I have been thinking for a while now that the Democrats really should sit down and consider changing their mascot from a donkey to a marmot. A rodent really is more emblematic of their provincial habits than a donkey could ever be. Think about it. Just this past weekend antiwar rallies were held across the country and the Democratic leadership was nowhere in sight. They had high-tailed it out there. They hid in their holes and were afraid to be seen.

In all fairness, a few elected Democrats did show face, mainly two: Reps. John Conyers, Cynthia McKinney, Lynn Woolsey, and Barbara Lee. But I wouldn't call them party leaders. The better-known Democrats like Senators John Kerry and Hilary Clinton, two likely candidates for 2008, were nowhere to be seen. Even more striking were the absences of DNC Chair Howard Dean as well as Russell Feingold and Ted Kennedy – all outspoken critics of the Iraq war.

Of course the Democrat's collective criticism only goes so far. They certainly don't want to be photographed with any crazy protestors. By God, that would taint their reputations! They've got campaign contributions to worry about here. No, the Democrats aren't about to take to the streets. They'd rather sit back and create the illusion that they care.
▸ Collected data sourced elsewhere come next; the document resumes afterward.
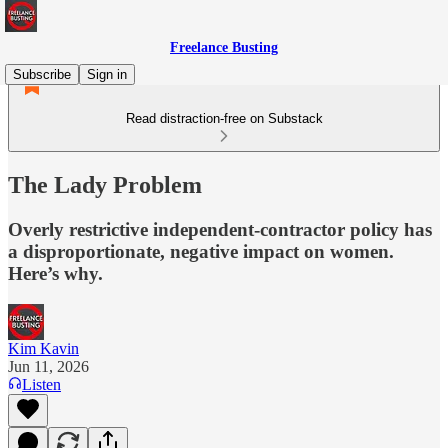
Freelance Busting
Subscribe
Sign in
Read distraction-free on Substack
The Lady Problem
Overly restrictive independent-contractor policy has
a disproportionate, negative impact on women.
Here’s why.
Kim Kavin
Jun 11, 2026
Listen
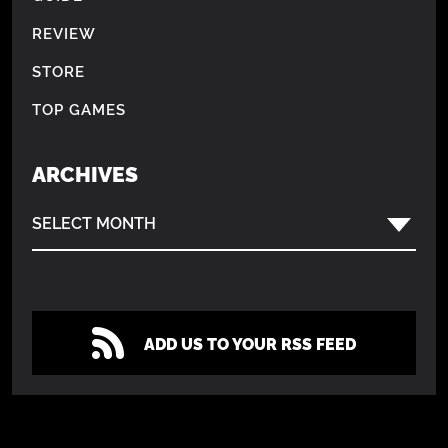
REVIEW
STORE
TOP GAMES
ARCHIVES
SELECT MONTH
ADD US TO YOUR RSS FEED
On her way out to Washington, the anti-war movement's leading lady Cindy Sheehan said about Senator Hilary Clinton's refusal to attend the protest, “She knows that the war is a lie, but she is waiting for the right time to say it. You say it or you are losing your job.”

Well, sorry, but I think the time to speak out against the war is right now and if it means Clinton could lose her job (even though that's highly unlikely, given that almost half of all Americans, according to a recent Pew research poll, think we should end the occupation and come home), so-be-it.

This isn't to say that the Democrat's grassroots don't oppose the war. The majority does. So this begs the question; why are anti-war activists so loyal to a Democratic Party that supported Bush's war and still refuses to oppose it?

Much of the Democrat's cognitive dissonance has to do with the success of Howard Dean at the DNC. He's been able to corral anti-war Democrats into the fold, making sure they don't flee en masse over the war issue even though they should. Many still see Dean as a sign of future hope, where party leadership stays in touch with the grassroots. Plus, Dean's early criticisms of the Iraq war earned him significant street-cred with party advocates.

It was un-deserved. Dean, like the rest of the Democratic leadership, is pro-war and pro-occupation, and it couldn't be more damaging for the peace movement to continue putting faith into this futile party. If Democratic activists really want to make some change – the best thing they could do would be to get up and leave their party. Only then will Democratic leaders start to think twice about the monstrous policies they endorse.